GlobalValue Flag Bits
Abstract
The tileiras binary inherits LLVM's 16-bit GlobalValue flag word. The word stores linkage, visibility, DLL storage class, thread-local mode, unnamed-address policy, and subclass data. NVIDIA reuses bit 14 as a fast marker for functions whose nvvm.annotations metadata has been transplanted into function attributes. This page covers the bit-level contract and the annotation kinds mirrored by the attribute infrastructure.
GlobalValue 16-bit flag word — LLVM standard low 14 bits
The word lives in LLVM's GlobalValue flag field. Bits 0..13 follow upstream LLVM; bit 14 is NVIDIA-repurposed; bit 15 is reserved.
| Bits | Field | Notes |
|---|---|---|
0..3 | LinkageTypes | values 0..15; InternalLinkage = 7. Cleared on kernels, set to internal on non-kernels. |
4..5 | VisibilityTypes | Default=0, Hidden=1, Protected=2. Tested via 0x30 to gate the marker write. |
6..7 | DLLStorageClass | Default / Import / Export. Preserved through 0xFCC0. |
8..9 | ThreadLocalMode | one of four TLS models. Preserved. |
10..11 | UnnamedAddr | None / Local / Global. Preserved. |
12 | HasLLVMReservedName | LLVM sentinel. Preserved. |
13 | subclass-data | GlobalValue subclass slot. Preserved. |
14 | NVIDIA-repurposed | See next section. |
15 | reserved | Always zero in observed paths. |
Bit 14 — NVIDIA-repurposed "nvvm.annotations_transplanted" marker
Bit 14 is the NVIDIA-private "nvvm.annotations_transplanted" marker. It is set on defined kernel functions with default visibility. The same fact is also stored as a string-keyed function attribute, giving the backend a dual encoding — a fast bit check plus the structured attribute. isKernelFunction can short-circuit when the marker is set, skipping the fallback to legacy !nvvm.annotations !"kernel" metadata.
Consumers read the marker through a single bit test before falling back to attribute or metadata lookup:
static bool is_kernel_fast(const Function *fn) {
/* Bit 14 of the 16-bit GlobalValue flag word doubles as the
* "nvvm.annotations_transplanted" cache.

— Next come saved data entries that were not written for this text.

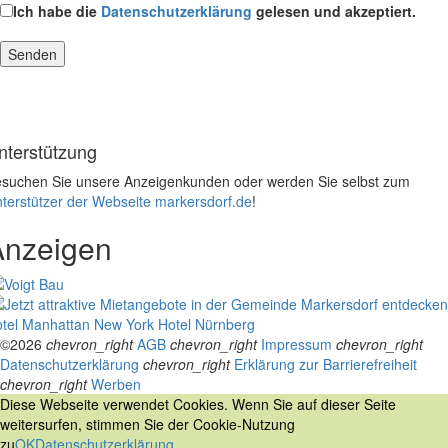
Ich habe die
Datenschutzerklärung
gelesen und akzeptiert.
nterstützung
suchen Sie unsere Anzeigenkunden oder werden Sie selbst zum
terstützer der Webseite markersdorf.de
!
Anzeigen
tel Manhattan New York
Hotel Nürnberg
©2026
chevron_right
AGB
chevron_right
Impressum
chevron_right
Datenschutzerklärung
chevron_right
Erklärung zur Barrierefreiheit
chevron_right
Werben
Diese Webseite verwendet Cookies. Wenn Sie auf dieser Seite
weitersurfen, stimmen Sie der Cookie-Nutzung
zu
OK
Datenschutzerklärung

If it is set, the
* attribute is guaranteed present and the !nvvm.annotations
* fallback can be skipped. */
return (fn->global_value_flags & (1u << 14)) != 0
|| function_has_attribute(fn, "nvvm.kernel");
}
The bit is only a cache; the source of truth remains the string attribute, which is what IR-text consumers see. Dropping the bit but keeping the attribute is correct (just slower); setting the bit but omitting the attribute breaks anything that round-trips IR through textual MLIR.
Bit-mask decoded for IPMSP clone-stamping
The linkage pass rewrites the flag word with four hard-coded masks. Each one names exactly one logical operation on the field.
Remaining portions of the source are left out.